Так началось самое трагичное время в жизни Анненкова. Четыре дня Иван провёл в молчаливом ужасе, потому что всё складывалось именно так, как он боялся. Планы общества были раскрыты, полковник Пестель арестован. Каждую секунду ожидая ареста, Анненков вздрагивал от любого шороха. В его голову начали жить отрешённо-философские мысли: «Зачем я живу? Зачем стремиться что-то улучшить, если государственная машина раздавит всё и всех? Кому нужны наши светлые умы и добрые намерения? Зачем, ради кого мы ломаем свои жизни? Да и что такое, в сущности, жизнь?...» Он остро осознавал, что загубил свою молодость и разбил сердце женщины, которая с недавних пор была на первом месте в его жизни. Всё это приводило его в самую отчаянную безысходность.

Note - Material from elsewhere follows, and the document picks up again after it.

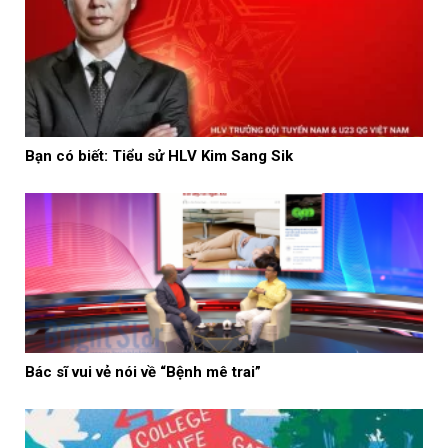
Bạn có biết: Tiểu sử HLV Kim Sang Sik
Bác sĩ vui vẻ nói về “Bệnh mê trai”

19 декабря его Анненкова привезли во дворец, где также находились Муравьёв и Арцыбашев, его сотоварищи по полку. Встреча с друзьями несколько приободрила Ивана, но им не дали обменяться и парой слов, развели по разным углам. Толпа придворных и военных громко укоряла их, оскорбляя разными словами. Наконец, начался допрос.

Император был бледен и взволнован, напомнил про дуэль Анненкова с Ланским, за которую Иван не понёс должного наказания. Николай угрожал и унижал, говоря, что Анненков не заслуживает даже смерти. Потом император удалился, а через некоторое время вернулся, смягчившись, говорил как строгий отец.

— Вас всех давно надо перевести в армию. Судьбами народов хотели править — взводом командовать не умеете, — снисходительно вздохнул он.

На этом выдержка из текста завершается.